[Collected data]
--- START ---

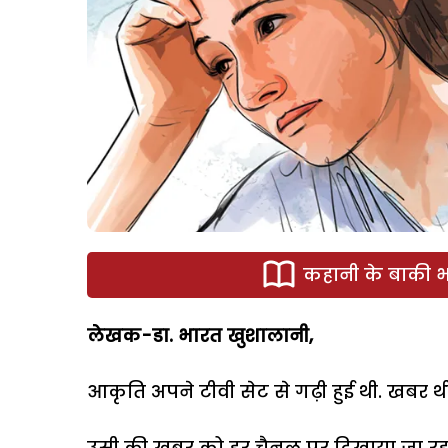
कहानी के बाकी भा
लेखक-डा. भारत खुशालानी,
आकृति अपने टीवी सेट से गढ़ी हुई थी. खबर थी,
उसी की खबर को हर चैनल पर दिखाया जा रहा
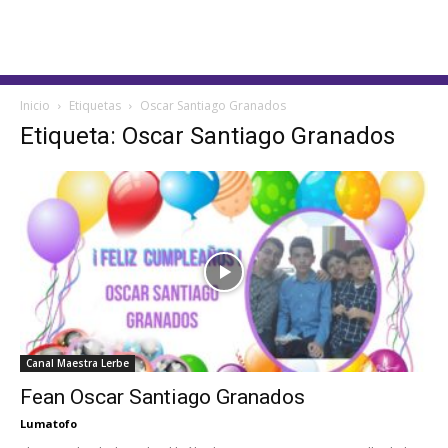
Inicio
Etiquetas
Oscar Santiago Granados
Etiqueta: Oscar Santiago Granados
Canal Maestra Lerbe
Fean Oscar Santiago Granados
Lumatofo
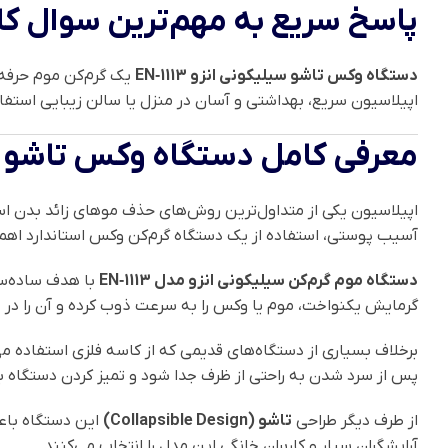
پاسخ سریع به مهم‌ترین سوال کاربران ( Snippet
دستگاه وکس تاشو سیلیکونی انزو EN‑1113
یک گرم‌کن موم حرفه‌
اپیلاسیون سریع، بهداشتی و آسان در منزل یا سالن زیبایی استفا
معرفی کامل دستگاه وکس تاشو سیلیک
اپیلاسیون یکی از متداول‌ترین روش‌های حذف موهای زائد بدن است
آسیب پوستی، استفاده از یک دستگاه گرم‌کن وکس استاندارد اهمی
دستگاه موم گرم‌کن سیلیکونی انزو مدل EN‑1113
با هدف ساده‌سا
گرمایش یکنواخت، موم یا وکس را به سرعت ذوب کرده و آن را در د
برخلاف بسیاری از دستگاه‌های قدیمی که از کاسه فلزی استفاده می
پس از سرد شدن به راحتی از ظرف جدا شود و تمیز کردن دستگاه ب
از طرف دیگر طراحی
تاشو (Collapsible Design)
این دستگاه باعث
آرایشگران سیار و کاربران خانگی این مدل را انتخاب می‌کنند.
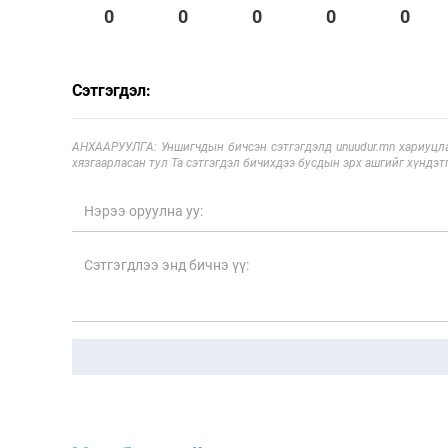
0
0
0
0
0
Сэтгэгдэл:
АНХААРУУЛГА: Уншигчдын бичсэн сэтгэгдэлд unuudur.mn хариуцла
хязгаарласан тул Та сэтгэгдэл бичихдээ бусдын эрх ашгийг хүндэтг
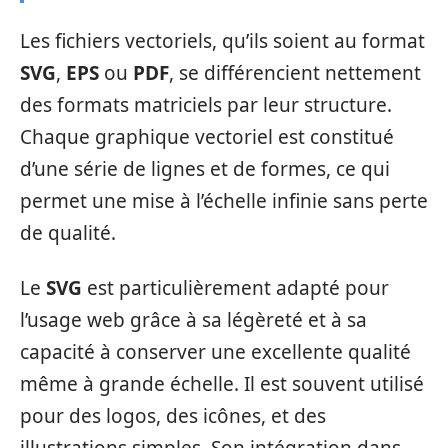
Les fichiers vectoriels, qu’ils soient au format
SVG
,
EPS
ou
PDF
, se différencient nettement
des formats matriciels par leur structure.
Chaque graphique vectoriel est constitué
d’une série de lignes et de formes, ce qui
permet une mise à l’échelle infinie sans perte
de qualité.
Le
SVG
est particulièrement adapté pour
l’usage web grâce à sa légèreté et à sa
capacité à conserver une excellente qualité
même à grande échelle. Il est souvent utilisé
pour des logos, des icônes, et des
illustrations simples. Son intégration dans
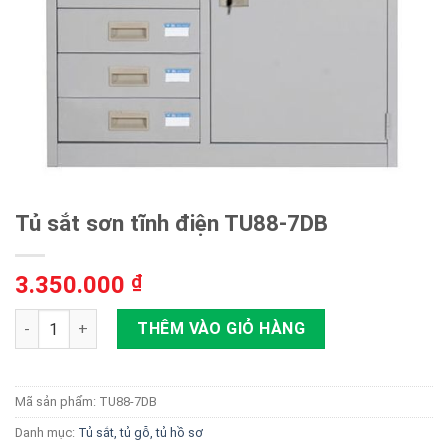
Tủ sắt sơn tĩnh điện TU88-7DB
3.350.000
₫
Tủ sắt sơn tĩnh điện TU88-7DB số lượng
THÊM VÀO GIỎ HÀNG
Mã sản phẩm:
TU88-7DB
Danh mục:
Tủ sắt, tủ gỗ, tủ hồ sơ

--- END ---

ACTIVITY:
Copy each line containing the word "کاربران" from the data.

EXERCISE OUTPUT:
پاسخ سریع به مهم‌ترین سوال کاربران ( Snippet
آرایشگران سیار و کاربران خانگی این مدل را انتخاب می‌کنند.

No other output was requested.